• [COLLECTED DATA]

__________

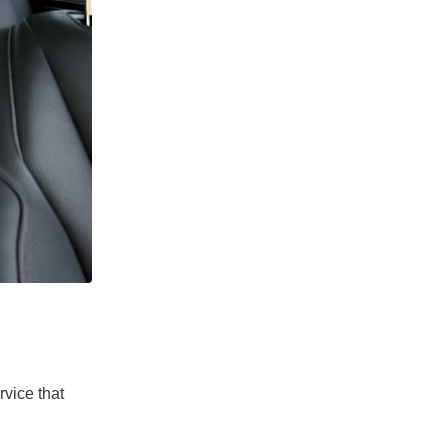
rvice that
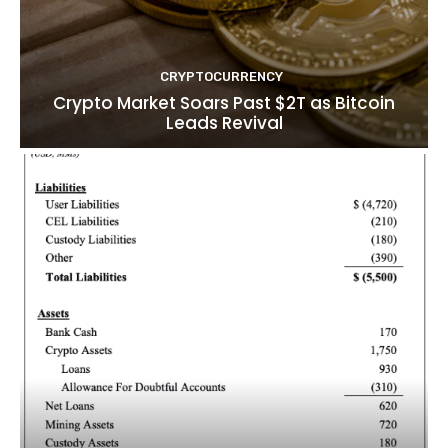
CRYPTOCURRENCY
Crypto Market Soars Past $2T as Bitcoin
Leads Revival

__________

• [WHAT TO WORK ON]
If pictures appear in the data, do not print them; repeat the rest exactly.

• [ANSWER TO THE PROBLEM]
rvice that
CRYPTOCURRENCY
Crypto Market Soars Past $2T as Bitcoin
Leads Revival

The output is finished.